El caso es que la llegada en masa de carabelas portuguesas a las costas cantábricas si que tiene su explicación en el calentamiento del mar. Hata este año nunca las habíamos visto en la playa y, desde el comienzo el verano, ya avisan que podría ser un episodio habitual en los próximos veranos. Los expertos apuntan a una combinación de factores como la temperatura, el viento y las corrientes debido a los respectivos cambios que estos fenómenos están sufriendo por el cambio climático.
Una carabela no es una medusa, aunque sean de la misma familia. Buscas en internet y te dicen que es “un sifonóforo colonial, es decir, parece un único animal, pero se trata de una colonia construida por diferentes individuos, en la que cada uno de ellos realiza una función diferente, y uno de estos individuos constituye el característico flotador que sobresale del agua y funciona como una vela”. Lees esto y a un te da más reparo encontrártelas.
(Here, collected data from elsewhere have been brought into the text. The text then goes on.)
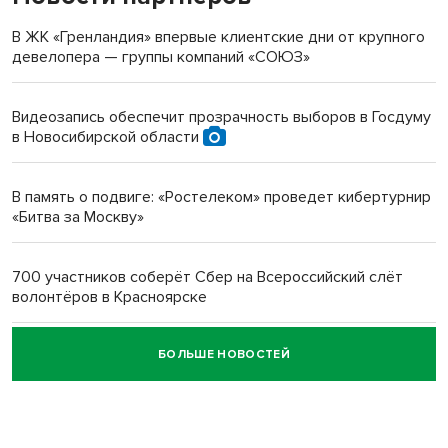
терроризируют жителей
В ЖК «Гренландия» впервые клиентские дни от крупного
девелопера — группы компаний «СОЮЗ»
Инвалид получил условный срок за избиение врачей
протезом под Новосибирском
Видеозапись обеспечит прозрачность выборов в Госдуму
в Новосибирской области
Новосибирский преподаватель с женой вошли в топ-16
многодетных в России
В память о подвиге: «Ростелеком» проведет кибертурнир
«Битва за Москву»
Обновлённое отделение ВТБ открылось в Искитиме
700 участников соберёт Сбер на Всероссийский слёт
волонтёров в Красноярске
БОЛЬШЕ НОВОСТЕЙ
Честный выбор: видеонаблюдение обеспечит
объективность результатов ЕДГ в Новосибирской
области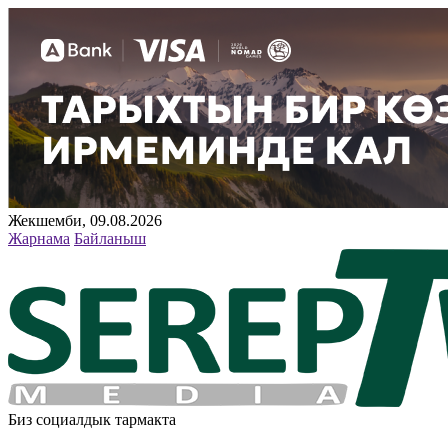
Жекшемби, 09.08.2026
Жарнама
Байланыш
Биз социалдык тармакта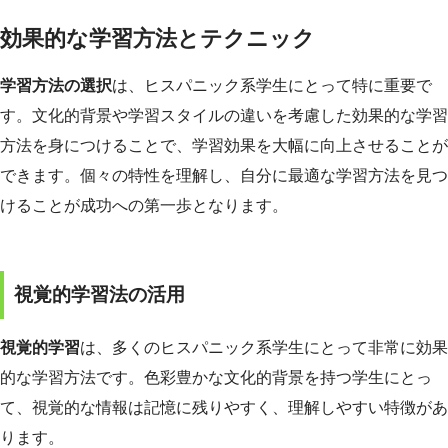
効果的な学習方法とテクニック
学習方法の選択
は、ヒスパニック系学生にとって特に重要で
す。文化的背景や学習スタイルの違いを考慮した効果的な学習
方法を身につけることで、学習効果を大幅に向上させることが
できます。個々の特性を理解し、自分に最適な学習方法を見つ
けることが成功への第一歩となります。
視覚的学習法の活用
視覚的学習
は、多くのヒスパニック系学生にとって非常に効果
的な学習方法です。色彩豊かな文化的背景を持つ学生にとっ
て、視覚的な情報は記憶に残りやすく、理解しやすい特徴があ
ります。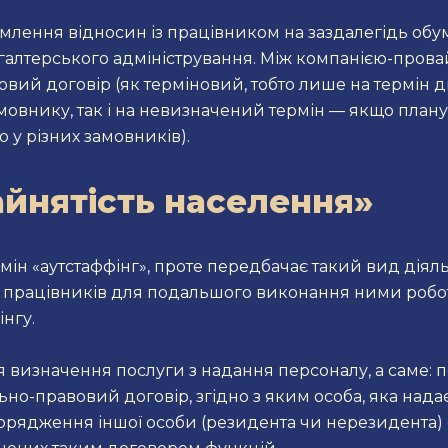
лення відносин із працівником на заздалегідь обу
хгалтерського адміністрування. Між компанією-пров
вий договір (як терміновий, тобто лише на термін д
мовнику, так і на невизначений термін — якщо плану
 у різних замовників).
айнятість населення»
ін «аутстаффінг», проте передбачає такий вид діяльно
 працівників для подальшого виконання ними робот
нгу.
ся визначення послуги з надання персоналу, а саме: 
но-правовий договір, згідно з яким особа, яка нада
орядження іншої особи (резидента чи нерезидента) о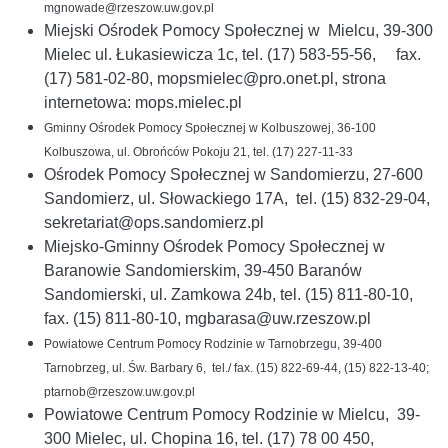
mgnowade@rzeszow.uw.gov.pl
Miejski Ośrodek Pomocy Społecznej w Mielcu, 39-300
Mielec ul. Łukasiewicza 1c, tel. (17) 583-55-56, fax.
(17) 581-02-80, mopsmielec@pro.onet.pl, strona
internetowa: mops.mielec.pl
Gminny Ośrodek Pomocy Społecznej w Kolbuszowej, 36-100
Kolbuszowa, ul. Obrońców Pokoju 21, tel. (17) 227-11-33
Ośrodek Pomocy Społecznej w Sandomierzu, 27-600
Sandomierz, ul. Słowackiego 17A, tel. (15) 832-29-04,
sekretariat@ops.sandomierz.pl
Miejsko-Gminny Ośrodek Pomocy Społecznej w
Baranowie Sandomierskim, 39-450 Baranów
Sandomierski, ul. Zamkowa 24b, tel. (15) 811-80-10,
fax. (15) 811-80-10, mgbarasa@uw.rzeszow.pl
Powiatowe Centrum Pomocy Rodzinie w Tarnobrzegu, 39-400
Tarnobrzeg, ul. Św. Barbary 6, tel./ fax. (15) 822-69-44, (15) 822-13-40;
ptarnob@rzeszow.uw.gov.pl
Powiatowe Centrum Pomocy Rodzinie w Mielcu, 39-
300 Mielec, ul. Chopina 16, tel. (17) 78 00 450,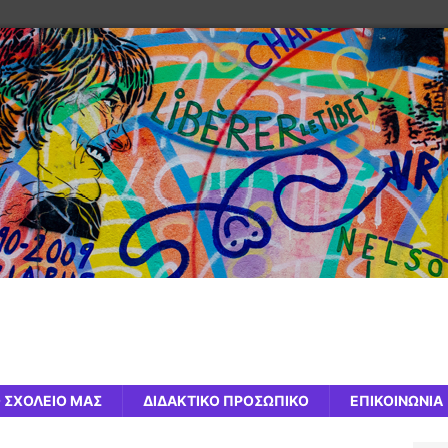
 ΣΧΟΛΕΙΟ ΜΑΣ
ΔΙΔΑΚΤΙΚΟ ΠΡΟΣΩΠΙΚΟ
ΕΠΙΚΟΙΝΩΝΙΑ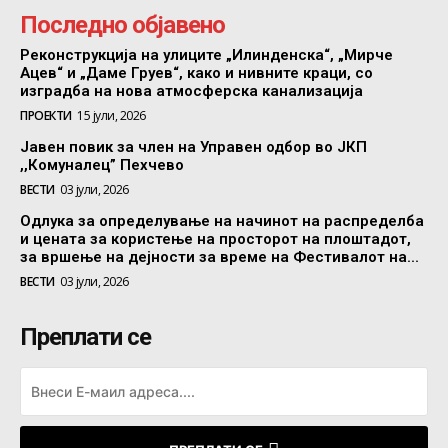
Последно објавено
Реконструкција на улиците „Илинденска“, „Мирче
Ацев“ и „Даме Груев“, како и нивните краци, со
изградба на нова атмосферска канализација
ПРОЕКТИ
15 јули, 2026
Јавен повик за член на Управен одбор во ЈКП
,,Комуналец” Пехчево
ВЕСТИ
03 јули, 2026
Одлука за определување на начинот на распределба
и цената за користење на просторот на плоштадот,
за вршење на дејности за време на Фестивалот на...
ВЕСТИ
03 јули, 2026
Преплати се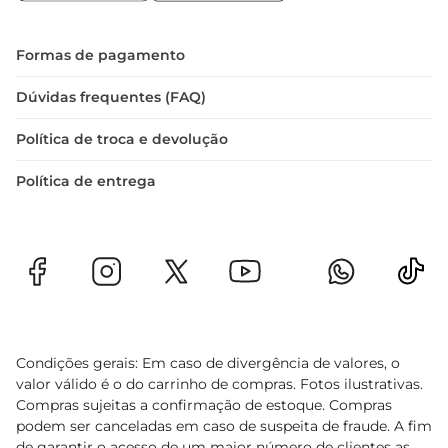
viticultura argentina, trazendo um toque de 
sofisticação e sabor para sua mesa. Desfrute do 
Vinho Argentino Balbo Branco Chenin Doce e 
Formas de pagamento
descubra o prazer de um bom vinho em cada 
momento
Dúvidas frequentes (FAQ)
Política de troca e devolução
Política de entrega
Condições gerais: Em caso de divergência de valores, o
valor válido é o do carrinho de compras. Fotos ilustrativas.
Compras sujeitas a confirmação de estoque. Compras
podem ser canceladas em caso de suspeita de fraude. A fim
de garantir o acesso de um maior número de clientes as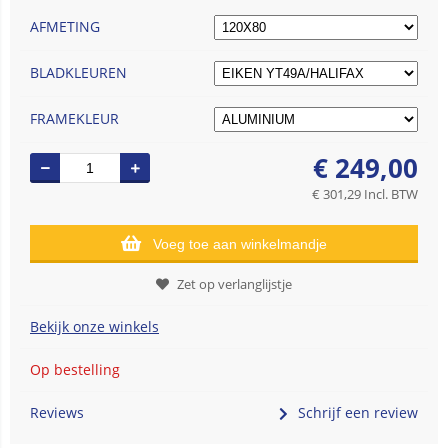
AFMETING
BLADKLEUREN
FRAMEKLEUR
€
249,00
€
301,29
Incl. BTW
Voeg toe aan winkelmandje
Zet op verlanglijstje
Bekijk onze winkels
Op bestelling
Reviews
Schrijf een review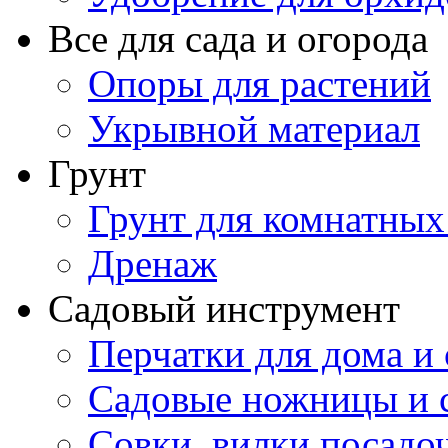
Все для сада и огорода
Опоры для растений
Укрывной материал
Грунт
Грунт для комнатных
Дренаж
Садовый инструмент
Перчатки для дома и 
Садовые ножницы и с
Совки, вилки посадо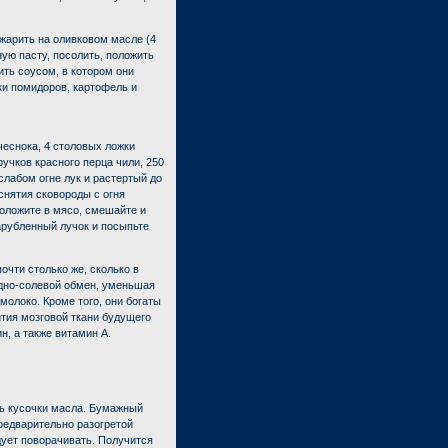
жарить на оливковом масле (4
ную пасту, посолить, положить
ить соусом, в котором они
ки помидоров, картофель и
 чеснока, 4 столовых ложки
ручков красного перца чили, 250
 слабом огне лук и растертый до
снятия сковороды с огня
оложите в мясо, смешайте и
арубленный лучок и посыпьте
очти столько же, сколько в
дно-солевой обмен, уменьшая
молоко. Кроме того, они богаты
тия мозговой ткани будущего
, а также витамин А.
ть кусочки масла. Бумажный
предварительно разогретой
едует поворачивать. Получится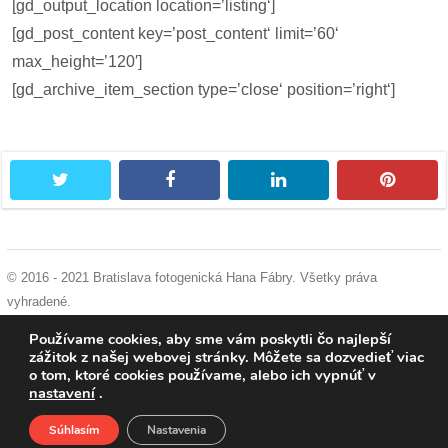
[gd_output_location location=’listing‘]
pozvánky
[gd_post_content key=’post_content‘ limit=’60‘
Historický
max_height=’120′]
kalendár
[gd_archive_item_section type=’close‘ position=’right‘]
zákony
twitter
facebook
linkedin
pintere
mestské
časti
kauzy
© 2016 - 2021 Bratislava fotogenická Hana Fábry. Všetky práva
konania
vyhradené.
podmienky používania
|
ochrana osobných údajov
|
súhlas s používaním
Používame cookies, aby sme vám poskytli čo najlepší
stavebné
cookies
zážitok z našej webovej stránky. Môžete sa dozvedieť viac
konania
o tom, ktoré cookies používame, alebo ich vypnúť v
nastavení
.
pripomienkové
Súhlasím
Nastavenia
Domov
O nás
Podporte nás
Facebook
konania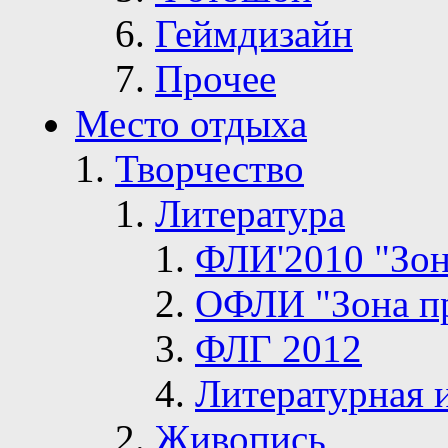
Геймдизайн
Прочее
Место отдыха
Творчество
Литература
ФЛИ'2010 "Зон
ОФЛИ "Зона п
ФЛГ 2012
Литературная 
Живопись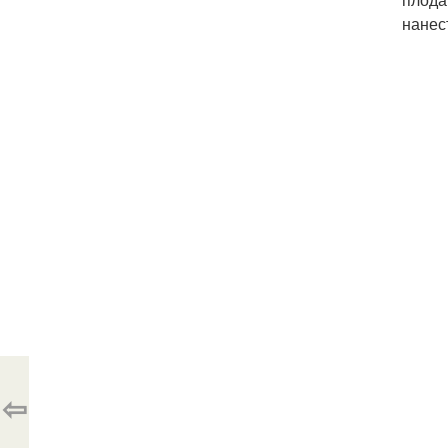
нанес
⇦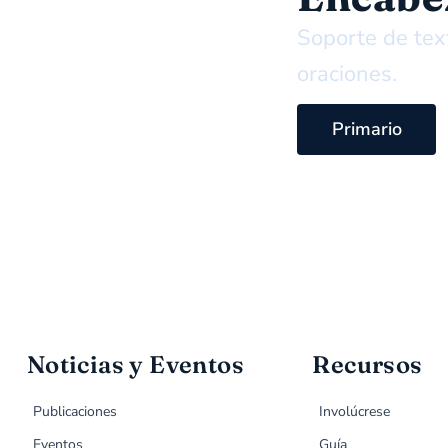
Soporte de text
oraciones.
Primario
Noticias y Eventos
Recursos
Publicaciones
Involúcrese
Eventos
Guía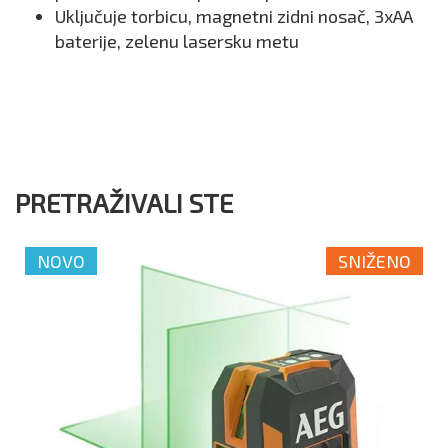
Uključuje torbicu, magnetni zidni nosač, 3xAA
baterije, zelenu lasersku metu
PRETRAŽIVALI STE
NOVO
SNIŽENO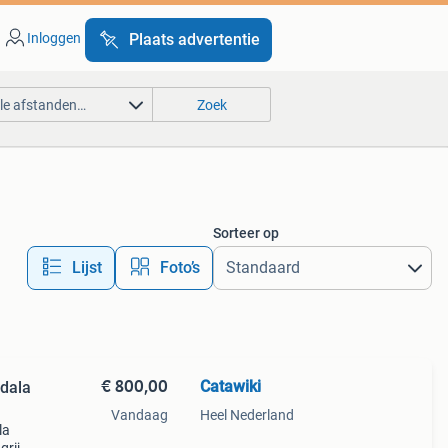
Inloggen
Plaats advertentie
lle afstanden…
Zoek
Sorteer op
Lijst
Foto’s
€ 800,00
Catawiki
dala
Vandaag
Heel Nederland
la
La carabela portuguesa vive flotando
en la superficie del océano. Tiene una especie de flotador lleno de gas que
sobresale del agua y funciona como una pequeña vela. Por eso no nada de manera
autónoma como una medusa: se deja transportar por el viento y las corrientes. Su
flotador azulado o violáceo recuerda vagamente a una pequeña carabela
portuguesa navegando.
Pues nada; las seguiremos viendo llegar a la playa.